1 nybble = 4 data units (4 bits)

1 byte = 8 data units (8 bits, 2 nybbles)

1 word = 16 data units (16 bits, 2 bytes, 4 nybbles)

Numbering Systems and Base Conversion

Decimal Number Representation

Take the decimal number (Base 10) 4623, what does this representation mean?

\[4623\]

\[4000 + 600 + 20 + 3\]

\[(4\times 1000) + (6\times 100) + (2\times 10) + (3\times 1)\]

\[\left(4\times 10^3\right) + \left(6\times 10^2\right) + \left(2\times 10^1\right) + \left(3\times 10^0\right)\]

We can break down any base 10 (decimal) number \(N\) in the same way using the expression:

\[N_{10} = \cdots + \left(X\times 10^3\right) + \left(X\times 10^2\right) + \left(X\times 10^1\right) + \left(X\times 10^0\right)\]

where \(X\) is any digit in the set \(\{0, 1, 2, 3, 4, 5, 6, 7, 8, 9\}\).

What About Other Bases?

We can apply the same techniques to any other base to convert the value into decimal (base 10).

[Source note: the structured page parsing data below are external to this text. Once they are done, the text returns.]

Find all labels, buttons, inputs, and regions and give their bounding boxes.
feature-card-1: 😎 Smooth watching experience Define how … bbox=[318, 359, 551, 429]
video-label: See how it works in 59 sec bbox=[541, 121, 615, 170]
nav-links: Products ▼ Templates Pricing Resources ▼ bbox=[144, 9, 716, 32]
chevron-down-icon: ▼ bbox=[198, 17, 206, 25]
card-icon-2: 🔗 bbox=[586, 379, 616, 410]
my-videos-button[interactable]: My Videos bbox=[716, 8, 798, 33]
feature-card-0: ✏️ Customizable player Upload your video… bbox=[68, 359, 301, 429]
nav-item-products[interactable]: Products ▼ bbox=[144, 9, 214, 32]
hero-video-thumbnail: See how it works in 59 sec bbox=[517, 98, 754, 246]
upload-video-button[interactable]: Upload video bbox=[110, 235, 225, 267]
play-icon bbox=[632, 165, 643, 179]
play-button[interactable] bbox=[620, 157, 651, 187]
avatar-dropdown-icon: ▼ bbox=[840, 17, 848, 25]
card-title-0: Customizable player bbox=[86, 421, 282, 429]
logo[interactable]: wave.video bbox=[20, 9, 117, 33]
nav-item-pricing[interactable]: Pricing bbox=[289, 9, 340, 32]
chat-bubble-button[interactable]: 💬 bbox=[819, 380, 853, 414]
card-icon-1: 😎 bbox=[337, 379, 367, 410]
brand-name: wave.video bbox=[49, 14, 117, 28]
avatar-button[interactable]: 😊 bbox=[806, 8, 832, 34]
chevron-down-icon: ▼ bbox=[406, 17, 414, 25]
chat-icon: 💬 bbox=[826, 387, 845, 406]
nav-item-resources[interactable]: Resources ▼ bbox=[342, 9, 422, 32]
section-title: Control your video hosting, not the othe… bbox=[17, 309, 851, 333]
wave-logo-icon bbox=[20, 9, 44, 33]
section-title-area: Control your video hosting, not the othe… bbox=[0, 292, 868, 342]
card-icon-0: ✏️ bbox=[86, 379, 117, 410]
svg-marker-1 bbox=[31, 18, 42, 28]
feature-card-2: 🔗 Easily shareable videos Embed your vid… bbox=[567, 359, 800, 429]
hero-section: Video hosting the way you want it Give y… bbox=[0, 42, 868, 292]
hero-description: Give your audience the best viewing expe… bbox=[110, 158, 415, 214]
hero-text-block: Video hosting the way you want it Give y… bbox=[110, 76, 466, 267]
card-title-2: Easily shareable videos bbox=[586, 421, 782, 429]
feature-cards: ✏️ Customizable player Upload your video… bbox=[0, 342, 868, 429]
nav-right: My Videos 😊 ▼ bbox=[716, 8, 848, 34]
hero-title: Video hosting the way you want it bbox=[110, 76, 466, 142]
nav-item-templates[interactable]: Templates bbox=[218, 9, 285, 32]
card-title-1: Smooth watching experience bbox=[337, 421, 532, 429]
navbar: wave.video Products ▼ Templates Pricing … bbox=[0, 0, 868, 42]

For programming (and digital systems more generally), the binary (base 2), octal (base 8) and hexadecimal (base 16) representations are commonly used²

Binary (base 2)

\[N_2 = \cdots + \left(X\times 2^5\right) + \left(X\times 2^4\right) + \left(X\times 2^3\right) + \left(X\times 2^2\right) + \left(X\times 2^1\right) + \left(X\times 2^0\right)\]

where \(X\) is any digit in the set \(\{0, 1\}\).

Example 1

Consider the binary representation \(N_2 = 10010011\). What is the value of \(N_2\) in decimal base 10?

Solution

\[N_{10} = \left(1\times 2^7\right) + \left(0\times 2^6\right) + \left(0\times 2^5\right) + \left(1\times 2^4\right) + \left(0\times 2^3\right) + \left(0\times 2^2\right) + \left(1\times 2^1\right) + \left(1\times 2^0\right)\]

\[N_{10} = \left(1\times 128\right) + \left(0\times 64\right) + \left(0\times 32\right) + \left(1\times 16\right) + \left(0\times 8\right) + \left(0\times 4\right) + \left(1\times 2\right) + \left(1\times 1\right)\]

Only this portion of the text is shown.